Okay, I’m not an expert at motorsport photography, so maybe the post title is a little misleading but please bare with me because last weekend I spent a day at the MotoGP at Silverstone and learned some very interesting things regarding settings and technique for shooting man and machine hurtling past at 200mph.


Surely this is obvious right? The subject is moving at speed and so the only way to focus is using continuous mode? Well, this is what I assumed so I turned up with my Olympus OM-D E-M5ii in continuous mode and soon found that this wasn’t necessarily the best way to shoot. You may be surprised to know that I ended up using manual focus. Yep, you heard me manual focus.

For the shot above of Bradley Smith, and indeed most shots, I simply focused on the point of the track where I wanted to shoot and left it. This meant that as the rider comes towards me the camera isn’t continually refocusing and I know that when the rider gets to somewhere around the focussed point on the track they will be in focus. This takes away one of the trickiest elements of sports photography, getting the subject in focus at exactly the right point, particularly with a micro four thirds camera which doesn’t have the most accurate and quickest focus system.

As well as using manual focus I also used back button focus with the setting on single focus rather than continuous. This made it possible for me to refocus quickly when I was between 2 corners. I could focus on the first corner, snap the rider as he comes through then focus on the second corner and wait for him to arrive there. This worked pretty well but it didn’t give feedback of how much of the shot was on focus. The good thing about manual focus on the Olympus cameras is they have focus peaking which highlights all the areas that are in focus. This gave me the feedback to allow me to alter the aperture to try and get the whole width of the track in focus in case the riders weren’t taking a consistent line.


As a landscape photographer the metering mode my camera is in is not something I normally have to give much thought to because I simply leave it in evaluative mode which, as the name suggests, simply evaluates the whole scene and tries to expose for everything. This is the mode that I started off using at the MotoGP but I quickly found that with the bright bikes against the black tarmac this wasn’t a setting that gave predictable results. I next tried centre weighted average which does exactly what it says, it averages the scene but with a bias towards the centre. This was better but still gave varied results. The best setting by far was spot metering. Using this meant that the bike and rider were perfectly exposed but even better the track was darker than it was using the other metering settings creating a much moodier feel to the shots.

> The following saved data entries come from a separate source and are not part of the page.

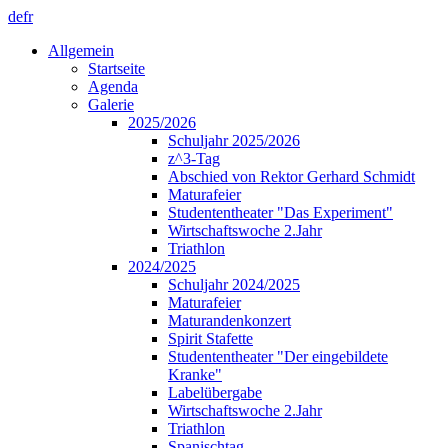
de
fr
Allgemein
Startseite
Agenda
Galerie
2025/2026
Schuljahr 2025/2026
z^3-Tag
Abschied von Rektor Gerhard Schmidt
Maturafeier
Studententheater "Das Experiment"
Wirtschaftswoche 2.Jahr
Triathlon
2024/2025
Schuljahr 2024/2025
Maturafeier
Maturandenkonzert
Spirit Stafette
Studententheater "Der eingebildete
Kranke"
Labelübergabe
Wirtschaftswoche 2.Jahr
Triathlon
Spanischtag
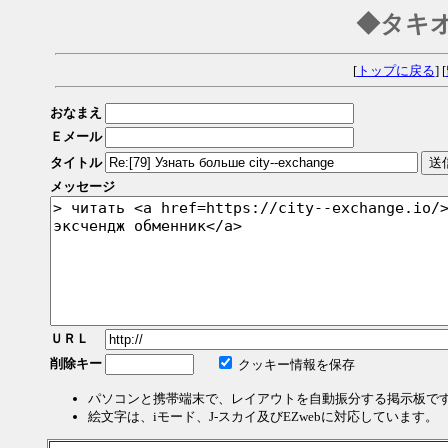
◆タキ
[
トップに戻る
] [
おなまえ
Ｅメール
タイトル
メッセージ
ＵＲＬ
削除キー
クッキー情報を保存
パソコンと携帯端末で、レイアウトを自動振分する掲示板で
絵文字は、iモード、J-スカイ及びEZwebに対応しています。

I spent a lot of time shooting the bikes going through Brooklands like in the shot below of Marc Marquez. When I was using evaluative metering the white parts of the kerb were over exposed because the camera was trying to expose for everything, including the dark parts of the track. By switching to spot metering I was able to keep the detail in the kerb which I feel adds to the shot.

World champion Marc Marquez powers through Brooklands during qualifying for the 2018 British MotoGP
My use of spot metering helped stop the white areas in the kerb from over exposing keeping the detail visible

Shooting Mode

Conventional wisdom for this kind of photography is generally to use Shutter Priority mode and let the aperture take care of itself but I wanted control over the depth of field so I went for full manual mode. I generally kept the shutter speed fairly slow, around 1/250th of a second, so that when panning with the bike the background shows the movement and also the wheels have a little bit of “spin”. At the particular place I was stood at Brooklands (above) this also worked ok for the mid corner shots from behind because the subject was not moving away from me at any great speed. 

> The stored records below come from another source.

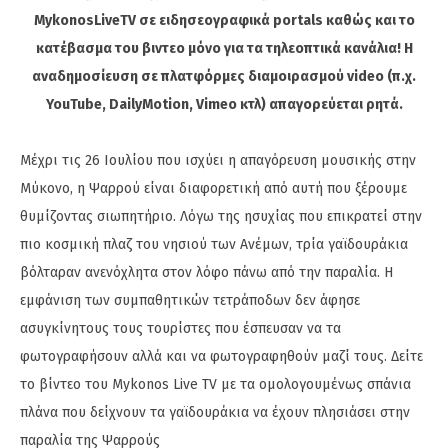
MykonosLiveTV σε ειδησεογραφικά portals καθώς και το
κατέβασμα του βιντεο μόνο για τα τηλεοπτικά κανάλια! Η
αναδημοσίευση σε πλατφόρμες διαμοιρασμού video (π.χ.
YouTube, DailyMotion, Vimeo κτλ) απαγορεύεται ρητά.
Μέχρι τις 26 Ιουλίου που ισχύει η απαγόρευση μουσικής στην
Μύκονο, η Ψαρρού είναι διαφορετική από αυτή που ξέρουμε
θυμίζοντας σιωπητήριο. Λόγω της ησυχίας που επικρατεί στην
πιο κοσμική πλαζ του νησιού των Ανέμων, τρία γαϊδουράκια
βόλταραν ανενόχλητα στον λόφο πάνω από την παραλία. Η
εμφάνιση των συμπαθητικών τετράποδων δεν άφησε
ασυγκίνητους τους τουρίστες που έσπευσαν να τα
φωτογραφήσουν αλλά και να φωτογραφηθούν μαζί τους. Δείτε
το βίντεο του Mykonos Live TV με τα ομολογουμένως σπάνια
πλάνα που δείχνουν τα γαϊδουράκια να έχουν πλησιάσει στην
παραλία της Ψαρρούς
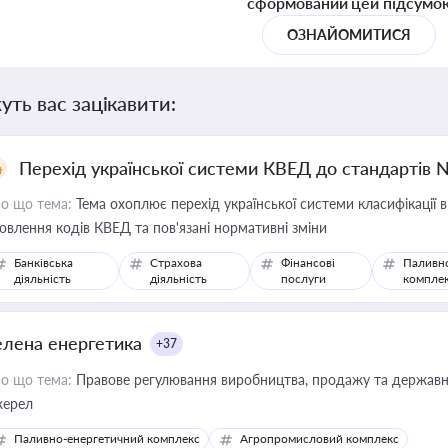
сформований цей підсумо
ОЗНАЙОМИТИСЯ
уть вас зацікавити:
Перехід української системи КВЕД до стандартів 
о що тема:
Тема охоплює перехід української системи класифікації в
овлення кодів КВЕД та пов'язані нормативні зміни
Банківська
Страхова
Фінансові
Паливн
діяльність
діяльність
послуги
компле
елена енергетика
+37
о що тема:
Правове регулювання виробництва, продажу та державної
ерел
Паливно-енергетичний комплекс
Агропромисловий комплекс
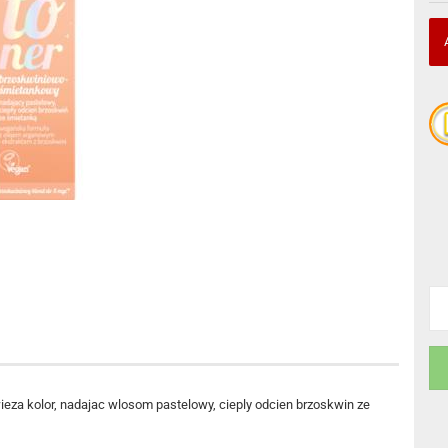
ieza kolor, nadajac wlosom pastelowy, cieply odcien brzoskwin ze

Finally I had my shutter set to rapid mode so that I was shooting a few frames per second. This is a bit of a pain because it means you end up with a lot of duff shots that you have to sort through and throw away but it is essential for the tracking shots and gives you the greater chance of nailing a few good ones.

Valentino Rossi at the 2018 British MotoGP
Using a shutter speed of 1/250th of a second gives a sense of movement in the background and wheels

So there you have it. As I said at the start, I am no expert at this kind of photography but I definitely taught myself a few things during the day and I hope that some of what I learned may be of help to you.